--- START ---

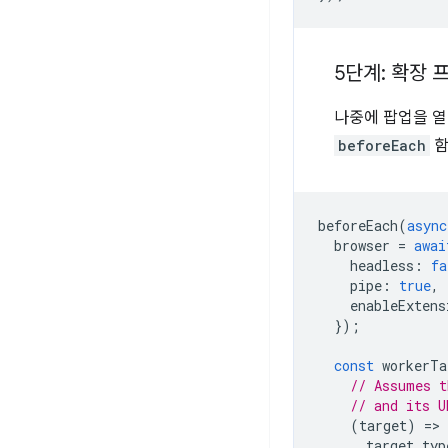
5단계: 확장 
나중에 팝업을 열
beforeEach
함
beforeEach
(
async
browser
=
awai
headless
:
fa
pipe
:
true
,
enableExtens
});
const
workerTa
// Assumes t
// and its U
(
target
)
=
target
.
typ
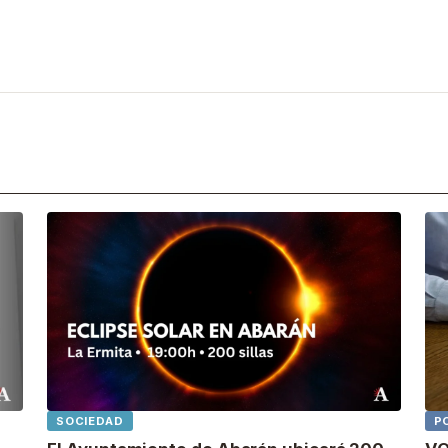
SOCIEDAD
P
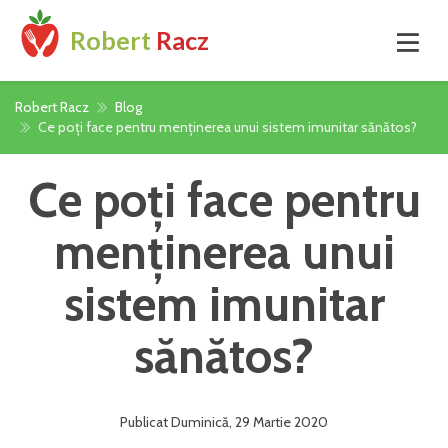
Robert
Racz
Robert Racz
Blog
Ce poți face pentru menținerea unui sistem imunitar sănătos?
Ce poți face pentru
menținerea unui
sistem imunitar
sănătos?
Publicat
Duminică
,
29 Martie
2020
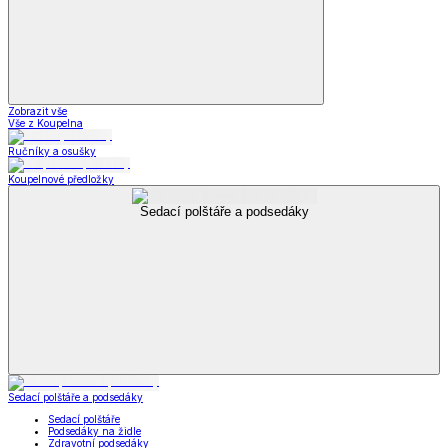
Zobrazit vše
Vše z Koupelna
Ručníky a osušky
Koupelnové předložky
Sedací polštáře a podsedáky
Sedací polštáře a podsedáky
Sedací polštáře
Podsedáky na židle
Zdravotní podsedáky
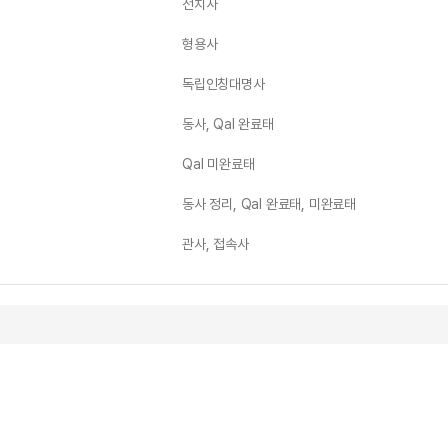
전치사
형용사
독립인칭대명사
동사, Qal 완료태
Qal 미완료태
동사 정리, Qal 완료태, 미완료태
관사, 접속사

--- END ---

### Description of the task
Ignore the images and quote every line of the listing exactly.

### Output below
5단계: 확장 
나중에 팝업을 열
beforeEach
함
beforeEach
(
async
browser
=
awai
headless
:
fa
pipe
:
true
,
enableExtens
});
const
workerTa
// Assumes t
// and its U
(
target
)
=
target
.
typ
SOCIEDAD
P
Robert
Racz
Robert Racz
Blog
Ce poți face pentru menținerea unui sistem imunitar sănătos?
Ce poți face pentru
menținerea unui
sistem imunitar
sănătos?
Publicat
Duminică
,
29 Martie
2020
Zobrazit vše
Vše z Koupelna
Ručníky a osušky
Koupelnové předložky
Sedací polštáře a podsedáky
Sedací polštáře a podsedáky
Sedací polštáře
Podsedáky na židle
Zdravotní podsedáky
전치사
형용사
독립인칭대명사
동사, Qal 완료태
Qal 미완료태
동사 정리, Qal 완료태, 미완료태
관사, 접속사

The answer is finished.